Négociations tendues sur l'assurance chômage

France Bleu jeudi 13 février 2014 à 15:22

Pôle Emploi (illustration)
Pôle Emploi (illustration) © Radio France

Syndicats et patronat ne sont pas d'accord sur la façon dont il faut renégocier les règles d'indemnisation des chômeurs. Contre les conseils du gouvernement, le patronat entend entamer une réforme "en profondeur", qui fait notamment disparaître le régime des intermittents du spectacle. Pas question pour les syndicats. Ce jeudi, la CGT a quitté la réunion en déchirant les propositions du patronat.

"Voilà ce que la CGT pense du projet du Medef ", a lancé Eric Aubin, le chef de la délégation CGT pour la négociation sur l'assurance chômage. A la sortie d'une séance de discussions entre le patronat et les syndicats, le représentant syndicaliste a déchiré, devant les objectifs des caméras, le document qui comportait les propositions du Medef pour réformer l'indemnisation des chômeurs.

Malgré les préconisations du gouvernement, les organisations patronales ont proposé mercredi un projet de réforme en profondeur de l'assurance chômage. Un projet "casse-cou" pour Jean-Marc Ayrault , et des propositions "provocatrices" selon la négociatrice de la CFDT, Véronique Desacq.

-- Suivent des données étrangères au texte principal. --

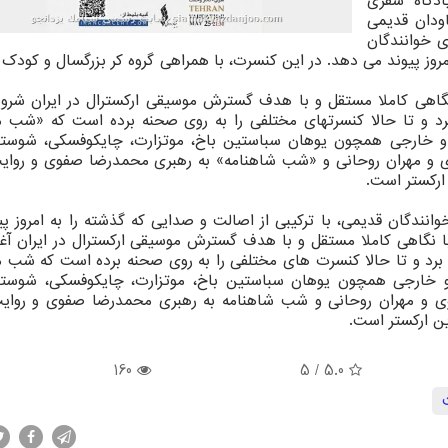
دگاه سفری
ودان قدیمی
ی خوانندگان
مروز پیوند می دهد. در این کنسرت، با همراهی گروه کر بزرگسال و کودک م
 سال ۱۴۰۲ فعالیت خودرا با نگاهی کاملا مستقل و با هدف گسترش موسیقی ارکسترال در ایران ش
د و تا حالا کنسرتهای مختلفی را به روی صحنه برده است که «شب 
ی و خارجی همچون یوهان سباستین باخ، موتزارت، چایکوفسکی، شوستا
 و مهران روحانی و «شب شاهنامه» به رهبری محمدرضا صفوی و روای
 ارکستر است.
انندگان قدیمی، با ترکیبی از اصالت و صدایی که گذشته را به امروز پ
ادماه سال ۱۴۰۲ فعالیت خودرا با نگاهی کاملا مستقل و با هدف گسترش موسیقی ارکسترال در ایران آ
رد و تا حالا کنسرت های مختلفی را به روی صحنه برده است که شب 
ی و خارجی همچون یوهان سباستین باخ، موتزارت، چایکوفسکی، شوستا
 و مهران روحانی و شب شاهنامه به رهبری محمدرضا صفوی و روای
ین ارکستر است.
160
/ 5
5.0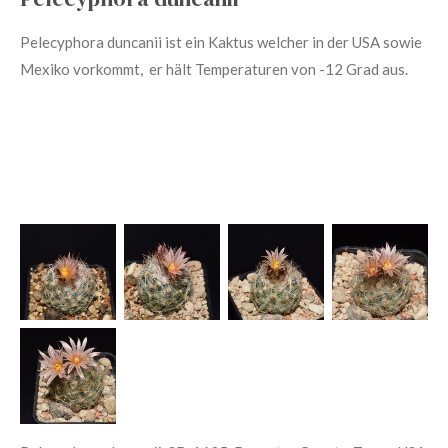
Pelecyphora duncanii
ist ein Kaktus welcher in der USA sowie
Mexiko vorkommt, er hält Temperaturen von -12 Grad aus.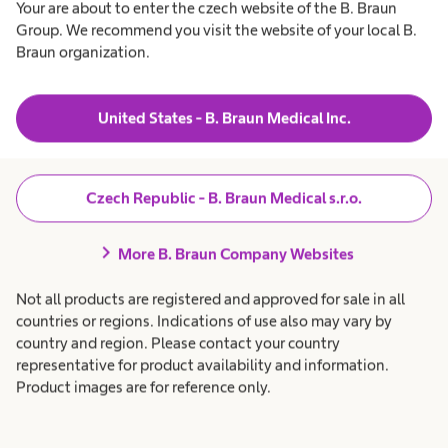
Your are about to enter the czech website of the B. Braun
Group. We recommend you visit the website of your local B.
16:00 - 18:00 Pouze po předcho
Čtvrtek
Braun organization.
V případě nutnosti možno doho
Pátek
-
United States - B. Braun Medical Inc.
Czech Republic - B. Braun Medical s.r.o.
expand_more
Rozsah poskytované péče
chevron_right
More B. Braun Company Websites
Not all products are registered and approved for sale in all
countries or regions. Indications of use also may vary by
country and region. Please contact your country
representative for product availability and information.
Product images are for reference only.
Produkty a řešení
expand_more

Que proposent les patrons ?

L'évolution des indemnisations en fonction du taux de chômage : dans le document proposé par le patronat, l'indemnisation passerait graduellement de 0,8 jour indemnisé pour un jour cotisé si le taux de chômage est inférieur à 9% à 1,2 jour indemnisé par jour cotisé si le taux est supérieur à 12%. Même chose pour la durée d'indemnisation, qui pourrait passer de 18 mois à 24 mois. En clair, plus il y a de chômeurs, mieux ils sont indemnisés.Faire participer l'Etat à l'assurance chômage : actuellement, seuls les salariés, ainsi que les employeurs du privé cotisent à l'assurance chômage. Le patronat souhaiterait engager une concertation pour que les employeurs publics, qui emploient des agents contractuels (au régime général), cotisent eux aussi à l'Unedic.Une réforme du cumul assurance chômage – emploi partiel : selon les propositions du patronat, ce cumul ne pourrait plus dépasser 80% de l'ancienne rémunération nette du chômeur. Objectif : pousser les chômeurs à reprendre un emploi le plus vite possible.La fin du régime des intermittents : c'est la mesure la plus contestée de cet ensemble de propositions. Le Medef propose d'aligner l'assurance chômage des intérimaires et des intermittents sur le droit commun. Selon l'Unedic, le surcoût de ces régimes particuliers représente 320 millions d'euros par an. "C'est une déclaration de guerre !"

Cette dernière mesure a fait grincer les dents des syndicats. "C'est une déclaration de guerre ! " a lancé Samuel Churin, porte-parole de la Coordination des intermittents et précaires du spectacle. "Là, ça va braquer tout le monde et gâcher la possibilité d'une discussion sereine sur le sujet ", a ajouté Véronique Desacq.

La négociatrice de la CFDT précise que si cette réforme "doit s'envisager sur un temps long ", il n'était pas question de mettre la question sur la table, alors que d'autres sujets, dont la mise en place des droits rechargeables, semblent prioritaires.